Nach dem vorzüglichen Essen im Restaurant des historischen Hotels Theophanu fanden wir uns direkt in der „Hölle“ wieder. Hier in der Nr. 11 arbeitet das auf Sanierung und Denkmalpflege spezialisierte Architektenbüro Qbatur, deren Inhaber Ulrich Queck, Architekt, und Rudolph Koehler, Kaufmann, uns an diesem Nachmittag einige ihrer Projekte zeigten. Gleich das erste, der Firmensitz des Büros, setzte Maßstäbe. Das steinerne Eckhaus stammt aus dem 13. Jahrhundert. Eine fast 800 Jahre alte Balkendecke überspannt den gefühlt vier Meter hohen Raum, meterdicke Wände lassen ihn burgähnlich wirken, eine eisenbeschlagene Tür verschließt den Kellereingang. Wir hätten gern noch mehr davon gesehen und gehört, aber da hätten wir womöglich „Klink 9“ verpasst – allein das schon eine Reise wert. Nahezu dem Verfall Preis gegeben, erwarb es 2008 eine in Berlin arbeitende Britin als Wochenendsitz und ließ das 600 Jahre alte Haus von Qbatur sanieren. Die vollständig zerstörte Hoffassade wurde durch eine filigrane Glasfassade ersetzt. Dadurch konnte ein großzügiger Wohnraum mit ausreichend Tageslicht versorgt werden. Preiswürdig, das fanden auch die Juroren des Architekturpreises Sachsen-Anhalt 2010. Bis in den Abend hinein erforschten wir weitere Baustellen des Büros und selbst beim gemeinsamen Abendessen wurden wir des Themas nicht müde.

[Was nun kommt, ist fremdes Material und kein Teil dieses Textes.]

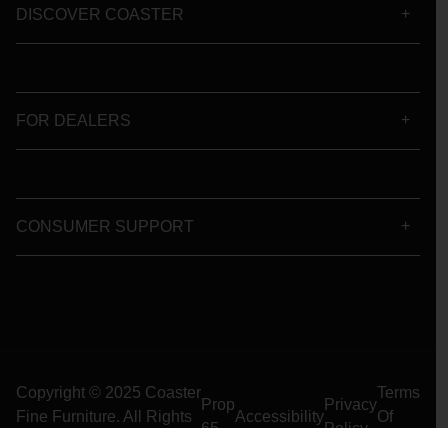
DISCOVER COASTER
FOR DEALERS
CONSUMER SUPPORT
Copyright © 2025 Coaster
Terms
Prop
Privacy
Fine Furniture. All Rights
Accessibility
Of
65
Policy
Reserved
Use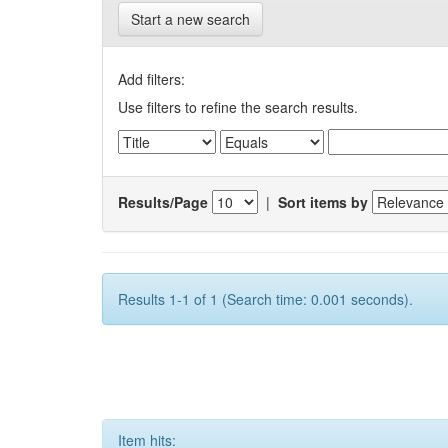
Start a new search
Add filters:
Use filters to refine the search results.
Results/Page
|
Sort items by
Results 1-1 of 1 (Search time: 0.001 seconds).
Item hits: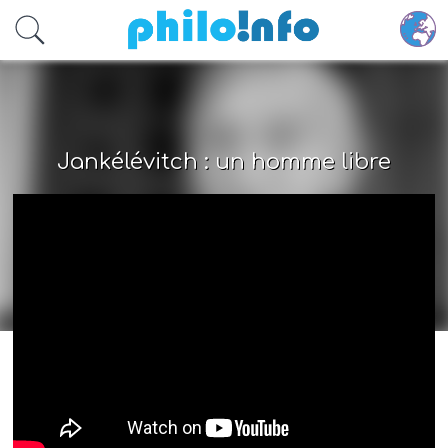
Accéder au contenu principal
Jankélévitch : un homme libre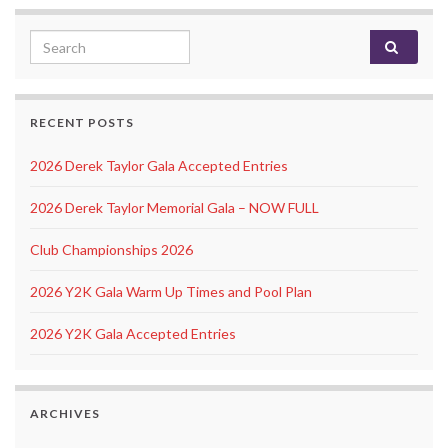
Search for:
RECENT POSTS
2026 Derek Taylor Gala Accepted Entries
2026 Derek Taylor Memorial Gala – NOW FULL
Club Championships 2026
2026 Y2K Gala Warm Up Times and Pool Plan
2026 Y2K Gala Accepted Entries
ARCHIVES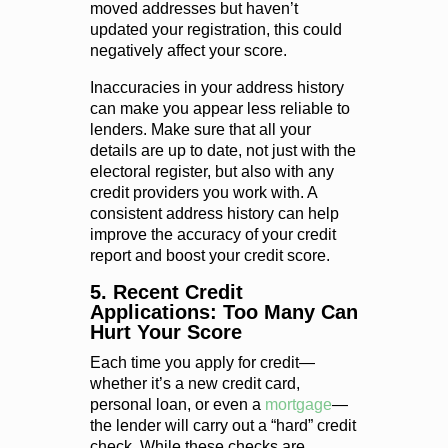
moved addresses but haven’t
updated your registration, this could
negatively affect your score.
Inaccuracies in your address history
can make you appear less reliable to
lenders. Make sure that all your
details are up to date, not just with the
electoral register, but also with any
credit providers you work with. A
consistent address history can help
improve the accuracy of your credit
report and boost your credit score.
5. Recent Credit
Applications: Too Many Can
Hurt Your Score
Each time you apply for credit—
whether it’s a new credit card,
personal loan, or even a
mortgage
—
the lender will carry out a “hard” credit
check. While these checks are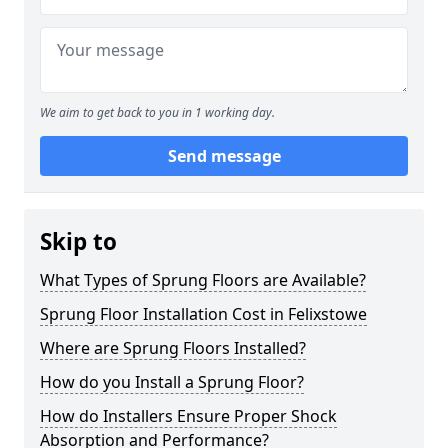
We aim to get back to you in 1 working day.
Send message
Skip to
What Types of Sprung Floors are Available?
Sprung Floor Installation Cost in Felixstowe
Where are Sprung Floors Installed?
How do you Install a Sprung Floor?
How do Installers Ensure Proper Shock
Absorption and Performance?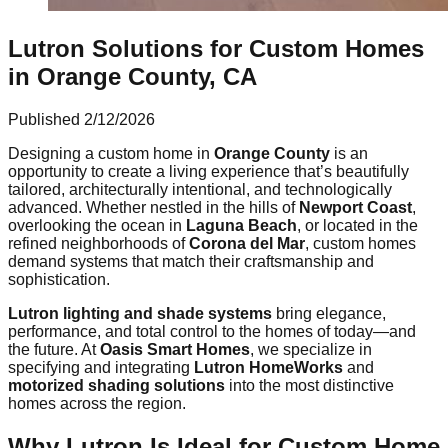
Lutron Solutions for Custom Homes
in Orange County, CA
Published
2/12/2026
Designing a custom home in
Orange County
is an
opportunity to create a living experience that’s beautifully
tailored, architecturally intentional, and technologically
advanced. Whether nestled in the hills of
Newport Coast
,
overlooking the ocean in
Laguna Beach
, or located in the
refined neighborhoods of
Corona del Mar
, custom homes
demand systems that match their craftsmanship and
sophistication.
Lutron lighting and shade systems
bring elegance,
performance, and total control to the homes of today—and
the future. At
Oasis Smart Homes
, we specialize in
specifying and integrating
Lutron HomeWorks
and
motorized shading solutions
into the most distinctive
homes across the region.
Why Lutron Is Ideal for Custom Home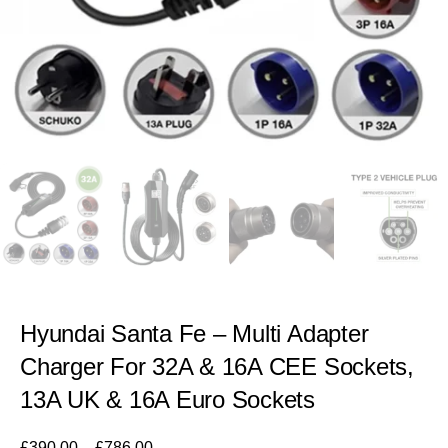
Hyundai Santa Fe – Multi Adapter
Charger For 32A & 16A CEE Sockets,
13A UK & 16A Euro Sockets
£
390.00
–
£
786.00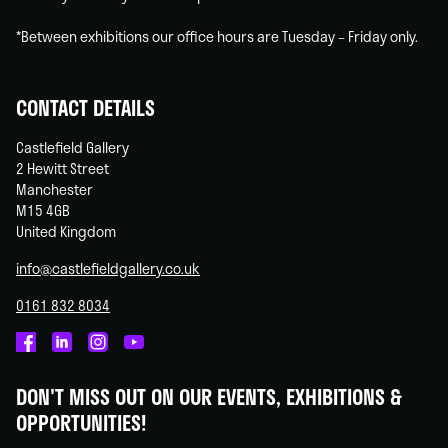
*Between exhibitions our office hours are Tuesday – Friday only.
CONTACT DETAILS
Castlefield Gallery
2 Hewitt Street
Manchester
M15 4GB
United Kingdom
info@castlefieldgallery.co.uk
0161 832 8034
Castlefield
Castlefield
Castlefield
Castlefield
Gallery
Gallery
Gallery
Gallery
DON'T MISS OUT ON OUR EVENTS, EXHIBITIONS &
on
on
on
on
OPPORTUNITIES!
Facebook
Linked
Instagram
You
In
Tube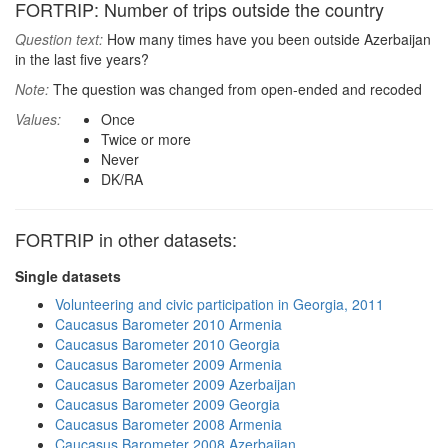
FORTRIP: Number of trips outside the country
Question text:
How many times have you been outside Azerbaijan
in the last five years?
Note:
The question was changed from open-ended and recoded
Values:
Once
Twice or more
Never
DK/RA
FORTRIP in other datasets:
Single datasets
Volunteering and civic participation in Georgia, 2011
Caucasus Barometer 2010 Armenia
Caucasus Barometer 2010 Georgia
Caucasus Barometer 2009 Armenia
Caucasus Barometer 2009 Azerbaijan
Caucasus Barometer 2009 Georgia
Caucasus Barometer 2008 Armenia
Caucasus Barometer 2008 Azerbaijan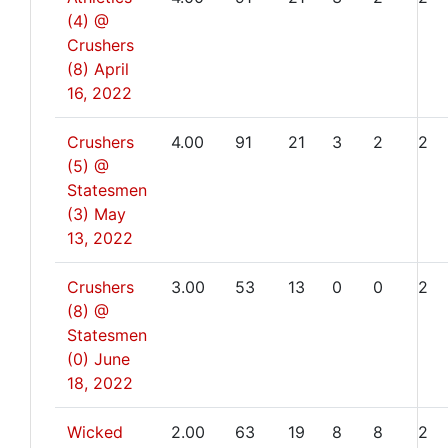
(4) @
Crushers
(8)
April
16, 2022
Crushers
4.00
91
21
3
2
2
(5) @
Statesmen
(3)
May
13, 2022
Crushers
3.00
53
13
0
0
2
(8) @
Statesmen
(0)
June
18, 2022
Wicked
2.00
63
19
8
8
2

Am Tag darauf widmeten wir zunächst der Stadtgeschichte und dem eindrucksvollen, von der Deutschen Stiftung für Denkmalschutz zu einem Tagungszentrum umgebauten Palais Salfeldt unsere Aufmerksamkeit. Nach dem Mittagessen in allerfeinstem Sonnenschein auf der Terrasse des Schlosses trafen wir uns mit Tobias Weyhe, Architekt, Baubiologe und Energieberater in einer Person. Neben verschiedenen Baustellen, u. a. auch seinem „Hobby“, einer Hofanlage mit zwei Kelleretagen am Finkenherd, zeigte er uns zum Abschluss das alte Hospital. Von außen schon wegen seiner Bauform sichtlich etwas Besonderes, entpuppte es sich beim Betreten als Ferienhaus mit vier Wohneinheiten auf drei Etagen. Spannend sein Bericht über die Bekämpfung des Hausschwamms mittels Wärme und die experimentelle Sanierung durch sein damals noch junges Büro QuArK, Quedlinburger Architektur-Konzepte. (Damit dürfte sich auch die Frage nach dem eingangs genannten Zusammenhang geklärt haben. Richtigen Quark verwendet das Büro auch. Im Putz.)
Scheinbar unbewusst ist die Nachhaltigkeit bei den Projekten dieser beiden Büros Leitmotiv, die Funktionalität und Nutzung der Gebäude gewähren ein langes Leben, die verwendeten Baustoffe und die energetische Betreibung garantieren ein hohes Maß an Umweltverträglichkeit. Man benötigte schon einige Tage, um das Gesehene zu begreifen und für sich zu erschließen. Nicht nur die Vielzahl von Objekten war es, die manch einen Exkursionsteilnehmer zum nachdenklichen Verweilen einlud, sondern in erster Linie die Art und Weise des Umgangs mit der wertvollen Quedlinburger Bausubstanz offenbarte für viele die Möglichkeit des Erkenntnisgewinns.
Vielen Dank für die Offenheit und das Engagement, mit denen uns begegnet wurde. Auf jede Frage gab es eine Antwort, aber auch mit den eigenen Problemen wurde nicht hinterm Berg gehalten. Das ist die Basis für einen optimalen Umgang mit wertvoller historischer Bausubstanz!